[Extracted records]
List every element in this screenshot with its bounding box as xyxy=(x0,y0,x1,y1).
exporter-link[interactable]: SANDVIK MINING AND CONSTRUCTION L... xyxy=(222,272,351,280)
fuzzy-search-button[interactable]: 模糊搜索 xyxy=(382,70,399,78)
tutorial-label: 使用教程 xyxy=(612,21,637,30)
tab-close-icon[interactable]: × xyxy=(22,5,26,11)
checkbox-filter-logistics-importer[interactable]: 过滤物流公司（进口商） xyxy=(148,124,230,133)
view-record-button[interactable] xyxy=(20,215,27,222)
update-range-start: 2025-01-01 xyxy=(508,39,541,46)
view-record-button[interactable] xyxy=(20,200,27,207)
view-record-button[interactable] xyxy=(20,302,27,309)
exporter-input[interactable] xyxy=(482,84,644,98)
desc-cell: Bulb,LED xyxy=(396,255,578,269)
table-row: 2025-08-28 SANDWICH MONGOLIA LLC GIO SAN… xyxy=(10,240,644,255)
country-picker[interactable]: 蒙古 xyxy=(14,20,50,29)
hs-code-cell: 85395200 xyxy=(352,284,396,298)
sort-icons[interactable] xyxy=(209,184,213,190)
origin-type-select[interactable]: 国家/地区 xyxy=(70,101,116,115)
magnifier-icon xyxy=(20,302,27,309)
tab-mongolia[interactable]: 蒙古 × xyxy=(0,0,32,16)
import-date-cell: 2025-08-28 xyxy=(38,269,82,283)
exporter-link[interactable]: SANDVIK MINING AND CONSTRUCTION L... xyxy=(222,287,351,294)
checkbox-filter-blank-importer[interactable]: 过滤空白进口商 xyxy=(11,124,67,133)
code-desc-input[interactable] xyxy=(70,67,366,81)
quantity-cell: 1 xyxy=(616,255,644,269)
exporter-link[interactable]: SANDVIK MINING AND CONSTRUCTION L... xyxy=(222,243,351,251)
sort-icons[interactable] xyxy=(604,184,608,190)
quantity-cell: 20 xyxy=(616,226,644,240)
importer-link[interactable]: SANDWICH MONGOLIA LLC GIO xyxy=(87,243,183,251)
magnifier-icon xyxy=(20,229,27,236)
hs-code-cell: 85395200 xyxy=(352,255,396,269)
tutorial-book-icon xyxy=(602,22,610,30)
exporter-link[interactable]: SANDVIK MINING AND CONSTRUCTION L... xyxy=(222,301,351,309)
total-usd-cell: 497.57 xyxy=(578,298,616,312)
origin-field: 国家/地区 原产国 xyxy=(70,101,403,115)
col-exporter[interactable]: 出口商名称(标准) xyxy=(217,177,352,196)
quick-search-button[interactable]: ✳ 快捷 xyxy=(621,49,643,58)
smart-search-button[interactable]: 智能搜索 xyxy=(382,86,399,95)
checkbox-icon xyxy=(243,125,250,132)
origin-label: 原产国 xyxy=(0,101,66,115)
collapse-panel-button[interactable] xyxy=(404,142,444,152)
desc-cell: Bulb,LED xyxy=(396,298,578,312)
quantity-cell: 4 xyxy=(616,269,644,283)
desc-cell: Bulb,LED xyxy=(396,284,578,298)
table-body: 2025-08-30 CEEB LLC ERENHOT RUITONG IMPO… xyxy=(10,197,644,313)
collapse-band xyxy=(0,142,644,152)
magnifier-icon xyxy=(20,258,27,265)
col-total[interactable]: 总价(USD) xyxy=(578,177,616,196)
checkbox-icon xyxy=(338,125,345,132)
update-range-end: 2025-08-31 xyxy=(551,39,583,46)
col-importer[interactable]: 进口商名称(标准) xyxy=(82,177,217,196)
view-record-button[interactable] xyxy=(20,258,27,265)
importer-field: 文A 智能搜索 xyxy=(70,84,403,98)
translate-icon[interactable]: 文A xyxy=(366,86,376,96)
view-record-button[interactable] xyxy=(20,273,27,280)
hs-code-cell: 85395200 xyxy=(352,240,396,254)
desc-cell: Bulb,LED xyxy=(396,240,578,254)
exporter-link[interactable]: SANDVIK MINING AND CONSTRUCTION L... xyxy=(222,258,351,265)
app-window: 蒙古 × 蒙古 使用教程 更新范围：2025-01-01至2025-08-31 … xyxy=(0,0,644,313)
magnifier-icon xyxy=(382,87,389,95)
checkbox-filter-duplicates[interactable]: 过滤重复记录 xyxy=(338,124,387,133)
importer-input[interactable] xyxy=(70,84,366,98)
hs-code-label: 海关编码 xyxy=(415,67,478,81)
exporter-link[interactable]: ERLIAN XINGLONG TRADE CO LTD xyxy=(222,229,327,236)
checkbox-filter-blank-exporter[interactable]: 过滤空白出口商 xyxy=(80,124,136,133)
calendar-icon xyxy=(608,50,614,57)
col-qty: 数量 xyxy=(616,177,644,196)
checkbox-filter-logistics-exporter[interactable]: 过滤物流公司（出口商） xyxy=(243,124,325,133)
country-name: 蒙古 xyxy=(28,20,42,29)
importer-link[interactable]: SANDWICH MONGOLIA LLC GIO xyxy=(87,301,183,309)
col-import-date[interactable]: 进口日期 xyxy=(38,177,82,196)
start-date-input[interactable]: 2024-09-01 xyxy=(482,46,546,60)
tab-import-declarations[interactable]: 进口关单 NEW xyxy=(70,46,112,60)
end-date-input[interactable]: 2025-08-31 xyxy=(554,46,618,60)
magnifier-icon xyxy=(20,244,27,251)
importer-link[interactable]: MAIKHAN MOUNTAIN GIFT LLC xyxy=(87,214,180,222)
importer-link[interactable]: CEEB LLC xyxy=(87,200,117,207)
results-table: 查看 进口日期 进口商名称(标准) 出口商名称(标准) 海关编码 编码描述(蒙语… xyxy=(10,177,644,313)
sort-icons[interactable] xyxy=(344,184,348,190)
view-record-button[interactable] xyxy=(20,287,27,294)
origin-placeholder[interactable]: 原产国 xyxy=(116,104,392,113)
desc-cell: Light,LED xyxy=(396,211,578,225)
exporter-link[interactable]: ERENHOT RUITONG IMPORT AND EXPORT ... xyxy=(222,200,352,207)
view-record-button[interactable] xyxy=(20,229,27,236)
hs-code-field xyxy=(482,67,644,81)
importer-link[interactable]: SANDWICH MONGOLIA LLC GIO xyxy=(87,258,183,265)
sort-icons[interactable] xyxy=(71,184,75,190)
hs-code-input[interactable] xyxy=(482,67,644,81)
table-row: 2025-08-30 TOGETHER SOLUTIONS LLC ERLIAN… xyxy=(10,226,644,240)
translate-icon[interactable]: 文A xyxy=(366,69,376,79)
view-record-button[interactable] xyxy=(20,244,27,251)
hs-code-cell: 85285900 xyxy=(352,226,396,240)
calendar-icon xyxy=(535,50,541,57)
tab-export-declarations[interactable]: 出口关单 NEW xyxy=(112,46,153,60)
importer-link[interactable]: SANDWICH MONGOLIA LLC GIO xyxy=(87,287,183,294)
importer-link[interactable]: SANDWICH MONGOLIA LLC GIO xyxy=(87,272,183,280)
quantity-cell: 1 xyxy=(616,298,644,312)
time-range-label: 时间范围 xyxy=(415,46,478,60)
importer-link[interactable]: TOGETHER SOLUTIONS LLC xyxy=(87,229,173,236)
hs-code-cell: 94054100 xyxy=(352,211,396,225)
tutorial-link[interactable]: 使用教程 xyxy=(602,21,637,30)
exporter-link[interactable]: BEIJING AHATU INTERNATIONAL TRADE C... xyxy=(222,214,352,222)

Problem statement:
Working through the records above, copy each one exactly.

Finished exercise:
List every element in this screenshot with its bounding box as xyxy=(x0,y0,x1,y1).
exporter-link[interactable]: SANDVIK MINING AND CONSTRUCTION L... xyxy=(222,272,351,280)
fuzzy-search-button[interactable]: 模糊搜索 xyxy=(382,70,399,78)
tutorial-label: 使用教程 xyxy=(612,21,637,30)
tab-close-icon[interactable]: × xyxy=(22,5,26,11)
checkbox-filter-logistics-importer[interactable]: 过滤物流公司（进口商） xyxy=(148,124,230,133)
view-record-button[interactable] xyxy=(20,215,27,222)
update-range-start: 2025-01-01 xyxy=(508,39,541,46)
view-record-button[interactable] xyxy=(20,200,27,207)
view-record-button[interactable] xyxy=(20,302,27,309)
exporter-input[interactable] xyxy=(482,84,644,98)
desc-cell: Bulb,LED xyxy=(396,255,578,269)
table-row: 2025-08-28 SANDWICH MONGOLIA LLC GIO SAN… xyxy=(10,240,644,255)
country-picker[interactable]: 蒙古 xyxy=(14,20,50,29)
hs-code-cell: 85395200 xyxy=(352,284,396,298)
sort-icons[interactable] xyxy=(209,184,213,190)
origin-type-select[interactable]: 国家/地区 xyxy=(70,101,116,115)
magnifier-icon xyxy=(20,302,27,309)
tab-mongolia[interactable]: 蒙古 × xyxy=(0,0,32,16)
import-date-cell: 2025-08-28 xyxy=(38,269,82,283)
exporter-link[interactable]: SANDVIK MINING AND CONSTRUCTION L... xyxy=(222,287,351,294)
checkbox-filter-blank-importer[interactable]: 过滤空白进口商 xyxy=(11,124,67,133)
code-desc-input[interactable] xyxy=(70,67,366,81)
quantity-cell: 1 xyxy=(616,255,644,269)
exporter-link[interactable]: SANDVIK MINING AND CONSTRUCTION L... xyxy=(222,243,351,251)
sort-icons[interactable] xyxy=(604,184,608,190)
quantity-cell: 20 xyxy=(616,226,644,240)
importer-link[interactable]: SANDWICH MONGOLIA LLC GIO xyxy=(87,243,183,251)
magnifier-icon xyxy=(20,229,27,236)
hs-code-cell: 85395200 xyxy=(352,255,396,269)
tutorial-book-icon xyxy=(602,22,610,30)
exporter-link[interactable]: SANDVIK MINING AND CONSTRUCTION L... xyxy=(222,301,351,309)
total-usd-cell: 497.57 xyxy=(578,298,616,312)
origin-field: 国家/地区 原产国 xyxy=(70,101,403,115)
col-exporter[interactable]: 出口商名称(标准) xyxy=(217,177,352,196)
quick-search-button[interactable]: ✳ 快捷 xyxy=(621,49,643,58)
smart-search-button[interactable]: 智能搜索 xyxy=(382,86,399,95)
checkbox-icon xyxy=(243,125,250,132)
origin-label: 原产国 xyxy=(0,101,66,115)
collapse-panel-button[interactable] xyxy=(404,142,444,152)
desc-cell: Bulb,LED xyxy=(396,298,578,312)
quantity-cell: 4 xyxy=(616,269,644,283)
desc-cell: Bulb,LED xyxy=(396,284,578,298)
table-body: 2025-08-30 CEEB LLC ERENHOT RUITONG IMPO… xyxy=(10,197,644,313)
collapse-band xyxy=(0,142,644,152)
magnifier-icon xyxy=(20,258,27,265)
col-total[interactable]: 总价(USD) xyxy=(578,177,616,196)
checkbox-icon xyxy=(338,125,345,132)
update-range-end: 2025-08-31 xyxy=(551,39,583,46)
col-importer[interactable]: 进口商名称(标准) xyxy=(82,177,217,196)
view-record-button[interactable] xyxy=(20,258,27,265)
importer-field: 文A 智能搜索 xyxy=(70,84,403,98)
translate-icon[interactable]: 文A xyxy=(366,86,376,96)
view-record-button[interactable] xyxy=(20,273,27,280)
hs-code-cell: 85395200 xyxy=(352,240,396,254)
desc-cell: Bulb,LED xyxy=(396,240,578,254)
exporter-link[interactable]: SANDVIK MINING AND CONSTRUCTION L... xyxy=(222,258,351,265)
app-window: 蒙古 × 蒙古 使用教程 更新范围：2025-01-01至2025-08-31 … xyxy=(0,0,644,313)
magnifier-icon xyxy=(382,87,389,95)
checkbox-filter-duplicates[interactable]: 过滤重复记录 xyxy=(338,124,387,133)
importer-input[interactable] xyxy=(70,84,366,98)
hs-code-label: 海关编码 xyxy=(415,67,478,81)
exporter-link[interactable]: ERLIAN XINGLONG TRADE CO LTD xyxy=(222,229,327,236)
checkbox-filter-blank-exporter[interactable]: 过滤空白出口商 xyxy=(80,124,136,133)
calendar-icon xyxy=(608,50,614,57)
col-qty: 数量 xyxy=(616,177,644,196)
checkbox-filter-logistics-exporter[interactable]: 过滤物流公司（出口商） xyxy=(243,124,325,133)
country-name: 蒙古 xyxy=(28,20,42,29)
importer-link[interactable]: SANDWICH MONGOLIA LLC GIO xyxy=(87,301,183,309)
col-import-date[interactable]: 进口日期 xyxy=(38,177,82,196)
start-date-input[interactable]: 2024-09-01 xyxy=(482,46,546,60)
tab-import-declarations[interactable]: 进口关单 NEW xyxy=(70,46,112,60)
end-date-input[interactable]: 2025-08-31 xyxy=(554,46,618,60)
magnifier-icon xyxy=(20,244,27,251)
importer-link[interactable]: MAIKHAN MOUNTAIN GIFT LLC xyxy=(87,214,180,222)
importer-link[interactable]: CEEB LLC xyxy=(87,200,117,207)
results-table: 查看 进口日期 进口商名称(标准) 出口商名称(标准) 海关编码 编码描述(蒙语… xyxy=(10,177,644,313)
sort-icons[interactable] xyxy=(344,184,348,190)
view-record-button[interactable] xyxy=(20,287,27,294)
origin-placeholder[interactable]: 原产国 xyxy=(116,104,392,113)
desc-cell: Light,LED xyxy=(396,211,578,225)
exporter-link[interactable]: ERENHOT RUITONG IMPORT AND EXPORT ... xyxy=(222,200,352,207)
view-record-button[interactable] xyxy=(20,229,27,236)
hs-code-field xyxy=(482,67,644,81)
importer-link[interactable]: SANDWICH MONGOLIA LLC GIO xyxy=(87,258,183,265)
sort-icons[interactable] xyxy=(71,184,75,190)
hs-code-input[interactable] xyxy=(482,67,644,81)
table-row: 2025-08-30 TOGETHER SOLUTIONS LLC ERLIAN… xyxy=(10,226,644,240)
translate-icon[interactable]: 文A xyxy=(366,69,376,79)
view-record-button[interactable] xyxy=(20,244,27,251)
hs-code-cell: 85285900 xyxy=(352,226,396,240)
calendar-icon xyxy=(535,50,541,57)
tab-export-declarations[interactable]: 出口关单 NEW xyxy=(112,46,153,60)
importer-link[interactable]: SANDWICH MONGOLIA LLC GIO xyxy=(87,287,183,294)
importer-link[interactable]: SANDWICH MONGOLIA LLC GIO xyxy=(87,272,183,280)
quantity-cell: 1 xyxy=(616,298,644,312)
time-range-label: 时间范围 xyxy=(415,46,478,60)
importer-link[interactable]: TOGETHER SOLUTIONS LLC xyxy=(87,229,173,236)
hs-code-cell: 94054100 xyxy=(352,211,396,225)
tutorial-link[interactable]: 使用教程 xyxy=(602,21,637,30)
exporter-link[interactable]: BEIJING AHATU INTERNATIONAL TRADE C... xyxy=(222,214,352,222)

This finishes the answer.